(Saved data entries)
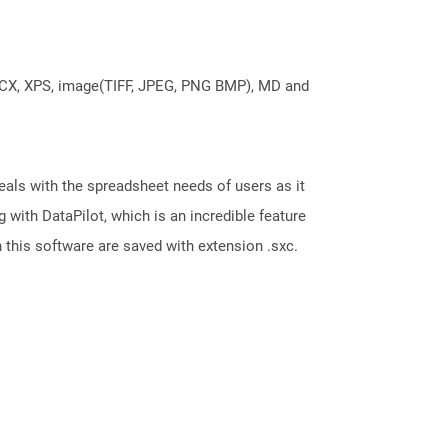
DOCX, XPS, image(TIFF, JPEG, PNG BMP), MD and
eals with the spreadsheet needs of users as it
with DataPilot, which is an incredible feature
 this software are saved with extension .sxc.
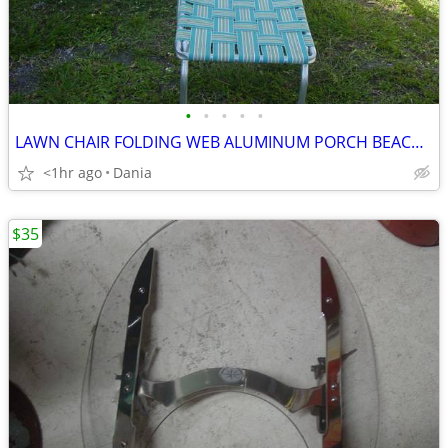
•
•
•
•
•
LAWN CHAIR FOLDING WEB ALUMINUM PORCH BEACH MID CENTURY MODERN RETRO
<1hr ago
Dania
$35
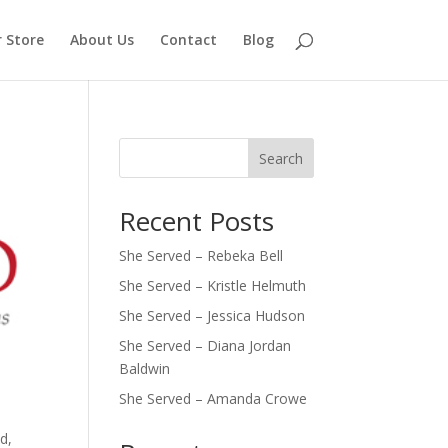
 Store
About Us
Contact
Blog
Search
Recent Posts
She Served – Rebeka Bell
She Served – Kristle Helmuth
She Served – Jessica Hudson
She Served – Diana Jordan
Baldwin
She Served – Amanda Crowe
d,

### Exercise
Retype each entry exactly. No pictures.

### Output for this exercise
DOCX, XPS, image(TIFF, JPEG, PNG BMP), MD and
eals with the spreadsheet needs of users as it
with DataPilot, which is an incredible feature
 this software are saved with extension .sxc.
•
•
•
•
•
LAWN CHAIR FOLDING WEB ALUMINUM PORCH BEACH MID CENTURY MODERN RETRO
<1hr ago
Dania
$35
 Store
About Us
Contact
Blog
Search
Recent Posts
She Served – Rebeka Bell
She Served – Kristle Helmuth
She Served – Jessica Hudson
She Served – Diana Jordan
Baldwin
She Served – Amanda Crowe
d,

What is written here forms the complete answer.